Wohlwollend leuchtete das Sonnenauge in der Höhe und schickte einige Lichtstrahlen hinab, die kurz unter der Wasseroberfläche barsten und auseinanderfielen. Das Licht seiner Stirnlampe wurde schwächer. Er hätte den Akku aufladen sollen. Nun, er war ja bald fertig.
Martin ließ den Blick über die Zuchtleinen seiner Aquakultur gleiten. Von Seegras und Muscheln überzogen glichen sie einem Unterwassergarten. Schließlich erreichte er den letzten am Meeresgrund vertäuten Anker. Er überprüfte die Festigkeit, indem er mehrmals an den Leinen zog. Alles wirkte intakt, nichts schien beschädigt zu sein.
Alles sah gut aus.
Er machte kehrt, nahm mit den Flossen Geschwindigkeit auf und steuerte auf das am Meeresgrund verlaufende Seil zu. Das eine Ende war in der Aquakultur verankert und das andere am Steg. Inzwischen war ihm richtig kalt. Hände und Rücken fühlten sich schon länger taub an, aber jetzt war sein ganzer Oberkörper eisig und gefühllos wie ein Fleischklumpen.
Zu dieser Jahreszeit, im Januar, war im Meer nicht viel los. Die eine oder andere winzige Krabbe wetzte davon und versteckte sich im Sand, und irgendwo lagen Flundern herum und warteten auf bessere Zeiten. Aber im Großen und Ganzen hatte die Kälte das marine Leben stillgelegt.
Spätherbst und Frühwinter waren anders. Die Zeit, wenn die Algen des Sommers verschwunden waren, die richtige Kälte aber noch nicht eingesetzt hatte. Wenn die Sicht klar war und überall Leben herrschte.
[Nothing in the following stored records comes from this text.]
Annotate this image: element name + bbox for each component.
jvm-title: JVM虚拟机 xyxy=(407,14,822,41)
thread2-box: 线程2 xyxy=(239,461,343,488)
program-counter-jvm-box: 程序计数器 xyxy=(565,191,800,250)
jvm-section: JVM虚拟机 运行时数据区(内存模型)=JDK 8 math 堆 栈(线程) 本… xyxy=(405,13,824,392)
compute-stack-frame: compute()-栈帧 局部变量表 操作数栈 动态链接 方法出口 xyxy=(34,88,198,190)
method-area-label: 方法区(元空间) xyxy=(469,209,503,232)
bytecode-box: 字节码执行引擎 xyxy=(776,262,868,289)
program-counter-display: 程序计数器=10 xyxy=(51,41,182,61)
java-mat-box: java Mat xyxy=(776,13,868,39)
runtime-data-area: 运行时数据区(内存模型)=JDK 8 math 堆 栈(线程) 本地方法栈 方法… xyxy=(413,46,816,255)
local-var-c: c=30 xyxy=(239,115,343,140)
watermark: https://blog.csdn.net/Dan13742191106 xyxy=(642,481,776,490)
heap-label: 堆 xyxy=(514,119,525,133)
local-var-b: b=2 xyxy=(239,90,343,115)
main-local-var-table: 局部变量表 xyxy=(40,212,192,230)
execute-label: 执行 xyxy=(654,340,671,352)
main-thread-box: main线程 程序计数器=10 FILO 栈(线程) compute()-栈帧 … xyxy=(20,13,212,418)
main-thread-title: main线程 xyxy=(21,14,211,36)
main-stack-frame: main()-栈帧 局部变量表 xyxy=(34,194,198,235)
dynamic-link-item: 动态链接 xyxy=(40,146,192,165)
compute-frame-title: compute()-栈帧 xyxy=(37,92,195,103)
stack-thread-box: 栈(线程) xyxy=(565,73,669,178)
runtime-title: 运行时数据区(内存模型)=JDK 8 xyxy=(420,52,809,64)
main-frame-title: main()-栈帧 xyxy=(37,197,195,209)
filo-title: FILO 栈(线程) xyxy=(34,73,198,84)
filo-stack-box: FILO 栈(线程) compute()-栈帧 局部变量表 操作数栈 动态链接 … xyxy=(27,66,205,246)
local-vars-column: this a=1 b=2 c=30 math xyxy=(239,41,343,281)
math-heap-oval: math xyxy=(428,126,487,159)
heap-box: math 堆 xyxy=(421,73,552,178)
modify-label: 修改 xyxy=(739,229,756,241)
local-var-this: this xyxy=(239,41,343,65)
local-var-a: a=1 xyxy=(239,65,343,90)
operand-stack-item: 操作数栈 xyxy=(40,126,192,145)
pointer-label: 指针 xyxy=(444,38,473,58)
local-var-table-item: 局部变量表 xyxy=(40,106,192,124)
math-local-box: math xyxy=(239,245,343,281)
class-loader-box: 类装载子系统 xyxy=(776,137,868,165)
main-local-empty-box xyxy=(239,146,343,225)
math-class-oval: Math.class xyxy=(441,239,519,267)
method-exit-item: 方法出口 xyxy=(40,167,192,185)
Wenn Regen, Schmuddelwetter und Stürme den Himmel verdunkelten, war man in der Ruhe und Stille unter der Wasseroberfläche bestens aufgehoben. Dann tauchte er häufig einfach nur zum Vergnügen.
Es war die schönste Art der Entspannung, schwerelos im Meer zu treiben, wenn die Welt auf die Fläche reduziert wurde, die der Lichtkegel seiner Taschenlampe erhellte. Alles andere verschwand dann. Mit den Gewässern in den Tropen war das nicht zu vergleichen. Dort betrug die Sicht in alle Richtungen zwanzig Meter. Hier waren die Dunkelheit, die Nähe und die Details der Sinn der Sache.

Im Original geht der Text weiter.